AI Agents Security: The on-behalf-of concept

time to read 5 min | 857 words

AI Agents are all the rage now. The mandate has come: “You must have AI integrated into your systems ASAP.” What AI doesn’t matter that much, as long as you have it, right?

Today I want to talk about a pretty important aspect of applying AI and AI Agents in your systems, the security problem that is inherent to the issue. If you add an AI Agent into your system, you can bypass it using a “strongly worded letter to the editor”, basically. I wish I were kidding, but take a look at this guide (one of many) for examples.

There are many ways to mitigate this, including using smarter models (they are also more expensive), adding a model-in-the-middle that validates that the first model does the right thing (slower and more expensive), etc.

In this post, I want to talk about a fairly simple approach to avoid the problem in its entirety. Instead of trying to ensure that the model doesn’t do what you don’t want it to do, change the playing field entirely. Make it so it is simply unable to do that at all.

The key here is the observation that you cannot treat AI models as an integral part of your internal systems. They are simply not trustworthy enough to do so. You have to deal with them, but you don’t have to trust them. And that is an important caveat.

Consider the scenario of a defense attorney visiting a defendant in prison. The prison will allow the attorney to meet with the inmate, but it will not trust the attorney to be on their side. In other words, the prison will cooperate, but only in a limited manner.

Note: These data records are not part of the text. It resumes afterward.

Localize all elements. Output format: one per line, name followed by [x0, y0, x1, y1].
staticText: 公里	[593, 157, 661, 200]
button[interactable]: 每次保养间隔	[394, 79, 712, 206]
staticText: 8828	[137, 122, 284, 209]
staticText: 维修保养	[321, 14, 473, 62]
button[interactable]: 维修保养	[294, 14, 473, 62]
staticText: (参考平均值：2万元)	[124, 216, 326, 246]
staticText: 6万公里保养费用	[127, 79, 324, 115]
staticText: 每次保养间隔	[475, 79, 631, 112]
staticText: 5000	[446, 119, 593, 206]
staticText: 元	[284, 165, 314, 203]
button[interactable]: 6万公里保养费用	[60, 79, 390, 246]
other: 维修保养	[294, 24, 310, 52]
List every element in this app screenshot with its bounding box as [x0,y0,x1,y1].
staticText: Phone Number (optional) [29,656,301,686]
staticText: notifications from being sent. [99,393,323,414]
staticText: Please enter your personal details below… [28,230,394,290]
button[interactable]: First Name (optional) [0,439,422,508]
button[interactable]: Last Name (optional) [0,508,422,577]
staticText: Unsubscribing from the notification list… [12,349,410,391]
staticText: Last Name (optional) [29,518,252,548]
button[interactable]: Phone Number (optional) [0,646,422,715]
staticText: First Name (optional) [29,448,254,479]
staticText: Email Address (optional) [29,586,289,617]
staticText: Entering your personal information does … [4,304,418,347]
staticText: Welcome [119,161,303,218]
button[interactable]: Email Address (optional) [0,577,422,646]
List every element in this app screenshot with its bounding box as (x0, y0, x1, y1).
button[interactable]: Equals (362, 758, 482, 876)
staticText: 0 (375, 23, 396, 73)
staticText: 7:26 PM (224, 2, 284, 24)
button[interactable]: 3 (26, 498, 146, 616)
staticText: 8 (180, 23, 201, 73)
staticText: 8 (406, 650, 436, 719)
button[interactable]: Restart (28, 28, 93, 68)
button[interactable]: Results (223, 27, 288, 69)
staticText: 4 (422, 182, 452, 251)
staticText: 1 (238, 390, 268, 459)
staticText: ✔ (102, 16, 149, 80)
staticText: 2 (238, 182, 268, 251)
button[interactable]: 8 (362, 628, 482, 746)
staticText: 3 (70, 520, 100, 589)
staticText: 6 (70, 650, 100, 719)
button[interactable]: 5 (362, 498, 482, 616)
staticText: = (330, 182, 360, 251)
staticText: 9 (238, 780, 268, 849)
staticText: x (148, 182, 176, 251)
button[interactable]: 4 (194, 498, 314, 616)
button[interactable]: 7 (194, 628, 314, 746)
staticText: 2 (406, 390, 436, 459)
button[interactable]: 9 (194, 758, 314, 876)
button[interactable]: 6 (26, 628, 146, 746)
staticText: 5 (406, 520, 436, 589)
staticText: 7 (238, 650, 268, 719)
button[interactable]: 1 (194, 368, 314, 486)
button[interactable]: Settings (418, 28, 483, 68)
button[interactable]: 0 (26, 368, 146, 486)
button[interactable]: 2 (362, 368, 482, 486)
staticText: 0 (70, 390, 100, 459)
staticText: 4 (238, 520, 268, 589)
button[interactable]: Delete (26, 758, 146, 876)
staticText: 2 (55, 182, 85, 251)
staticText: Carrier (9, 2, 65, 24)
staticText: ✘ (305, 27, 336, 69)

What does this mean in practice? It means that the AI Agent should not be considered to be part of your system, even if it is something that you built. Instead, it is an external entity (untrusted) that has the same level of access as the user it represents.

For example, in an e-commerce setting, the agent has access to:

The invoices for the current customer - the customer can already see that, naturally.
The product catalog for the store - which the customer can also search.

Wait, isn’t that just the same as the website that we already give our users? What is the point of the agent in this case?

The idea is that the agent is able to access this data directly and consume it in its raw form. For example, you may allow it to get all invoices in a date range for a particular customer, or browse through the entire product catalog. Stuff that you’ll generally not make easily available to the user (they don’t make good UX for humans, after all).

In the product catalog example, you may expose the flag IsInInventory to the agent, but not the number of items that you have on hand. We are basically treating the agent as if it were the user, with the same privileges and visibility into your system as the user.

The agent is able to access the data directly, without having to browse through it like a user would, but that is all. For actions, it cannot directly modify anything, but must use your API to act (and thus go through your business rules, validation logic, audit trail, etc).

What is the point in using an agent if they are so limited? Consider the following interaction with the agent:

The model here has access to only the customer’s orders and the ability to add items to the cart. It is still able to do something that is quite meaningful for the customer, without needing any additional rights or visibility.

We should embrace the idea that the agents we build aren’t ours. They are acting on behalf of the users, and they should be treated as such. From a security standpoint, they are the user, after all.

The result of this shift in thinking is that the entire concept of trying to secure the agent from doing something it shouldn’t do is no longer applicable. The agent is acting on behalf of the user, after all, with the same rights and the same level of access & visibility. It is able to do things faster than the user, but that is about it.

If the user bypasses our prompt and convinces the agent that it should access the past orders for their next-door neighbor, it should have the same impact as changing the userId query string parameters in the URL. Not because the agent caught that misdirection, but simply because there is no way for the agent to access any information that the user doesn’t have access to.

Any mess the innovative prompting creates will land directly in the lap of the same user trying to be funny. In other words, the idea is to put the AI Agents on the other side of the security hatch.

Once you have done that, then suddenly a lot of your security concerns become invalid. There is no damage the agent can cause that the user cannot also cause on their own.

It’s simple, it’s effective, and it is the right way to design most agentic systems.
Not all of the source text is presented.